Picking the right spot can be tough, especially when you’re limited with choice based on where the main cable comes into your house.

But an expert from USwitch.com has revealed to The Sun exactly where many people may be making matters worse.

1. Avoid putting it away in cupboards

WiFi routers aren’t exactly the prettiest things so it’s no wonder people try to stuff them away in a cupboard.

However, doing this can have a really bad impact on your connection.

“It’s probably the most common mistake,” broadband expert Nick Baker said.

“Keeping it in a cupboard, in a box under the stairs or tucked away means you’re blocking most of your WiFi signal straight out.”

2. Choose a central location

Your WiFi router broadcasts signal in all directions, so the more central, the better.

Having it as near the middle of your home as possible is best, then it can reach as many different areas as possible.

Putting it somewhere like the windowsill just sends signal outside, which is obviously no use to anyone.

Hiding your WiFi router in a closet has a bad impact on your connection.
Getty Images/iStockphoto

3. Don’t put it right near a fish tank

If you have a fish tank, avoid putting your router right next to it.

“Only if you put the router there and put your fish tank in front of it,” Nick explained.

“If there’s a fish tank in the room you’ll be fine, it’s not going absorb all your radio waves, it’s just going to block it like any other piece of furniture.”

4. Big electricals also interfere

The same goes for your TV – especially if you have an aerial.

If your router is in the kitchen, make sure it’s not near the microwave, as this will really disrupt the connection.

WiFi router on a table while a man works in the background.
Make sure your broadband service isn’t causing the connection issues.
Getty Images/iStockphoto

5. Radiators are a big no

Radiators should already be a massive red flag for being a fire hazard.

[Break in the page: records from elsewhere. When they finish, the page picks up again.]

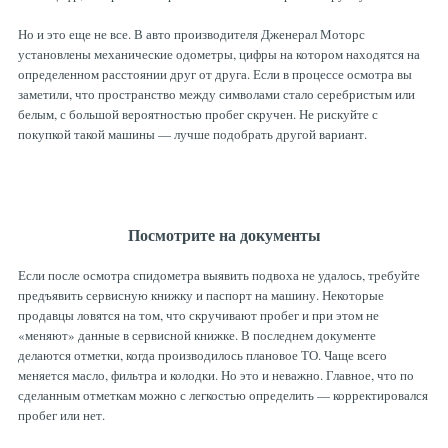
Но и это еще не все. В авто производителя Дженерал Моторс
установлены механические одометры, цифры на котором находятся на
определенном расстоянии друг от друга. Если в процессе осмотра вы
заметили, что пространство между символами стало серебристым или
белым, с большой вероятностью пробег скручен. Не рискуйте с
покупкой такой машины — лучше подобрать другой вариант.
Посмотрите на документы
Если после осмотра спидометра выявить подвоха не удалось, требуйте
предъявить сервисную книжку и паспорт на машину. Некоторые
продавцы ловятся на том, что скручивают пробег и при этом не
«меняют» данные в сервисной книжке. В последнем документе
делаются отметки, когда производилось плановое ТО. Чаще всего
меняется масло, фильтра и колодки. Но это и неважно. Главное, что по
сделанным отметкам можно с легкостью определить — корректировался
пробег или нет.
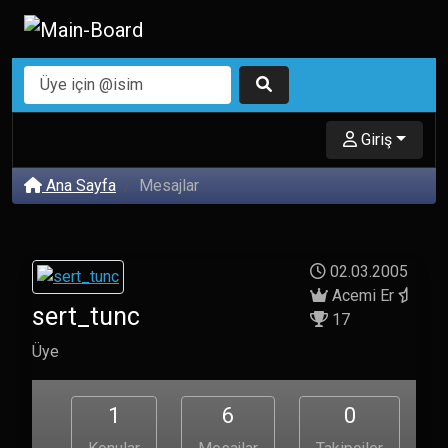
Giriş
Ana Sayfa
Mesajlar
02.03.2005
Acemi Er
sert_tunc
17
Üye
1
6
0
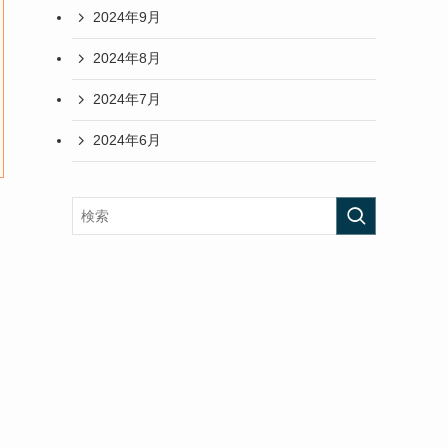
2024年9月
2024年8月
2024年7月
2024年6月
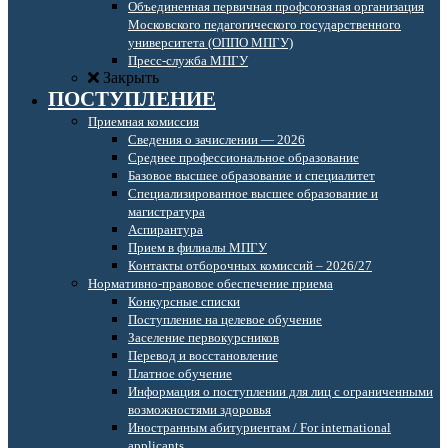
Объединенная первичная профсоюзная организация
Московского педагогического государственного
университета (ОППО МПГУ)
Пресс-служба МПГУ
Закрыть
ПОСТУПЛЕНИЕ
Приемная комиссия
Сведения о зачислении — 2026
Среднее профессиональное образование
Базовое высшее образование и специалитет
Специализированное высшее образование и
магистратура
Аспирантура
Прием в филиалы МПГУ
Контакты отборочных комиссий – 2026/27
Нормативно-правовое обеспечение приема
Конкурсные списки
Поступление на целевое обучение
Заселение первокурсников
Перевод и восстановление
Платное обучение
Информация о поступлении для лиц с ограниченными
возможностями здоровья
Иностранным абитуриентам / For international
applicants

While the heat won’t affect the connection per se, it will just cause the router to break.

6. Check your broadband speed first

Before going to all the effort of moving your router around, check that it isn’t the actual broadband service that is the problem.

“You should be able to see on your device how many bars you have on your WiFi, so if it’s full bars it might be a problem with your actual broadband connection,” Nick warned.

“So before you pull all your wires out and move it around the house, see if your WiFi is strong and run a speed test.”